In her exquisite work, Speaking of Faith, Krista Tippet quotes the monk Godfrey Diekmann who told her that "Christianity needs a renewed incarnational theology - a back-to-basics understanding of the implications of belief in a God who threw himself whole into the light and darkness of life with us ... all of creation has a certain dignity, a certain reality as the image of God's greatness and beauty and strength. But we have failed to see things. We have failed to hear things." And so do American Muslims also need a renewed immanence theology, one that hearkens and pays homage to the original memory of America, sung into being by the Native Americans.

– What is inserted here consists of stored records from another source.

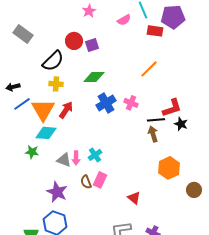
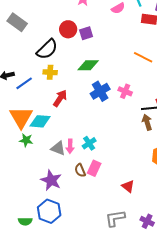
orange line: (149, 69) -> (143, 57), turned 72
blue line: (22, 104) -> (24, 83), moved
orange triangle: (43, 110) -> (21, 117), moved

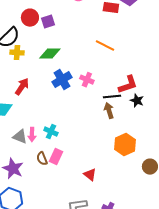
yellow cross: (50, 72) -> (17, 53), moved
cyan cross: (89, 143) -> (51, 132), turned -32

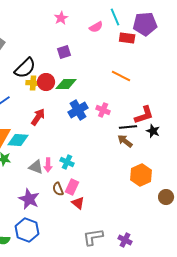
red circle: (30, 18) -> (46, 82), moved
brown arrow: (109, 111) -> (125, 141), turned -35
red triangle: (90, 175) -> (78, 203), moved

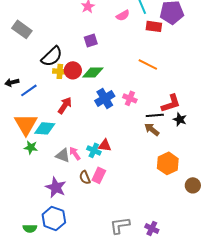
pink arrow: (48, 165) -> (75, 153), turned 144
red triangle: (78, 203) -> (105, 145), moved, turned -32

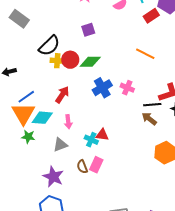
red rectangle: (154, 26) -> (151, 16), turned -42
blue line: (29, 90) -> (26, 97), moved
pink arrow: (75, 153) -> (68, 122), moved, turned -152
gray triangle: (63, 155) -> (60, 145), turned -42

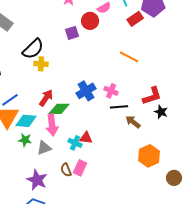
red circle: (70, 60) -> (90, 21), moved
green diamond: (90, 62) -> (59, 109), moved
black line: (152, 105) -> (119, 107), moved
pink arrow: (68, 122) -> (52, 125), size x1.5
green star: (28, 137) -> (25, 140), moved

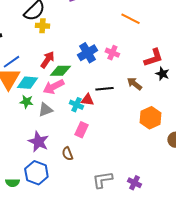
black line: (119, 107) -> (104, 89), moved
pink arrow: (52, 125) -> (53, 87), turned 70
brown semicircle: (66, 170) -> (67, 154), moved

And we see this eminence of immanence reverberating throughout the cultural life of the New World until the present day. Even in Europe, a literary figure like Virginia Woolf, an espoused agnostic, had devoted her life and writings to exploring the tarab of life. In her brilliant study of Woolf, Stephanie Paulsell highlights how the former often stated explicitly that "there is no god."


There is a part of me that cannot help but hear Ibn al-'Arabi concur that Woolf is still a believer, since 'there is no god' is actually a part of the Islamic declaration of faith: "There is no god but God, and Muhammad is the messenger of God." Might that part not be the immanence of God's permeation of the world beyond any name or distinction, even that of a personal deity? Ibn al-'Arabi himself alludes to this aspect of divinity when he praises God in a litany by saying: "Oh my Lord, You whose hiddenness is naught but utter manifestation!"

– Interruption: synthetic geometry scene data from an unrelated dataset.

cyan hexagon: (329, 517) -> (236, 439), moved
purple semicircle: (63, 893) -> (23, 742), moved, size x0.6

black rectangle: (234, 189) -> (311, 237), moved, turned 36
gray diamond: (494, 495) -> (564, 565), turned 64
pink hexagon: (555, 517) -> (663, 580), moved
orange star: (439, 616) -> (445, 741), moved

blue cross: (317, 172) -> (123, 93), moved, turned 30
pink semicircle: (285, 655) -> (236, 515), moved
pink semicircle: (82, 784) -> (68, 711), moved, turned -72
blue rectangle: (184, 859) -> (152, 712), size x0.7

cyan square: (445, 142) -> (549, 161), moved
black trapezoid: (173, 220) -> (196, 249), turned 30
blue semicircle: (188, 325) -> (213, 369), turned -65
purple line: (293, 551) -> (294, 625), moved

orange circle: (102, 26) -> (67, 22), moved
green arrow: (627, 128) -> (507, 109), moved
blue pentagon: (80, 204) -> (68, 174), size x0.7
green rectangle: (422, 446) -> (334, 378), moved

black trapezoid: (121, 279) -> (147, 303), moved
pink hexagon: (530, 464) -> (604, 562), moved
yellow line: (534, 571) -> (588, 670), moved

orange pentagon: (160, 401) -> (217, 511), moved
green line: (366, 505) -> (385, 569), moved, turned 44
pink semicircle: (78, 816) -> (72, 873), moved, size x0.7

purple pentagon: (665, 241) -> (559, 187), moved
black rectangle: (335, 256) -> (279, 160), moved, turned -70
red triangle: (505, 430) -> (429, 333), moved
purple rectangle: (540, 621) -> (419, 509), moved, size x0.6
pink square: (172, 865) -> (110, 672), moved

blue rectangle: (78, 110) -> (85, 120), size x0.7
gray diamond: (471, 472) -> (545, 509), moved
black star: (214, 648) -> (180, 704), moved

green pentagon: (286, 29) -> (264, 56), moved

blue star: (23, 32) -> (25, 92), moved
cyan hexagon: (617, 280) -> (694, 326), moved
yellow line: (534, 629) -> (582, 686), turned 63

Following in the footsteps of Black Elk and other Native American holy men in their reverential love for nature, Terry Williams takes the readers in Erosion: Essays of Undoing through a hauntingly beautiful kaleidoscope of the American wildlands, the same ones that were sacralized by Native Americans and later ravaged by our society's thirst for luxury at the expense of life. Like the Native American chieftains, and many mystics from other traditions, Williams had established communion with various custodians of the wildlands from the animal kingdom. She reiterates through her unabashed writing that the memory of Black Elk's timeless sacred hoop had possessed Emerson and Thoreau before her, overwhelms her now and will do so for many in the future.

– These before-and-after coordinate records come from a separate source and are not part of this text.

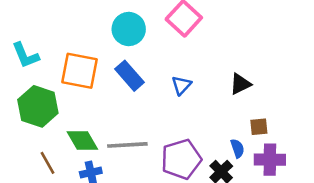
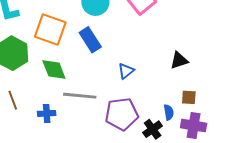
blue triangle: (181, 85) -> (126, 71), moved
green diamond: (82, 141) -> (54, 70), moved

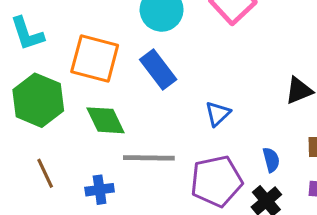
blue semicircle: (169, 112) -> (271, 160), moved

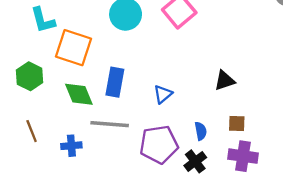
cyan L-shape: (27, 34) -> (43, 20), moved
blue rectangle: (158, 70) -> (115, 82), moved, turned 44
green hexagon: (38, 100) -> (30, 76), size x0.7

Our authors and mystics show us that immanence-theology is an inherent disposition in humanity generally and a pivotal memory in America specifically. The place of art and creativity in this narrative, as Paulsell shows beautifully, resides at the heart of all things. If God is the creator, al-khaliq in Arabic, then he is also the creative artist, al-khallaq. He permeates his creative work, creation, with the indelible marks of his theophanies. In turn, the human undertaking of art and creativity is the ultimate act of divine mimesis and highest form of flattery directed towards him. He knows himself through us, or as Ibn al-'Arabi says: "We are his sustenance, and he is ours."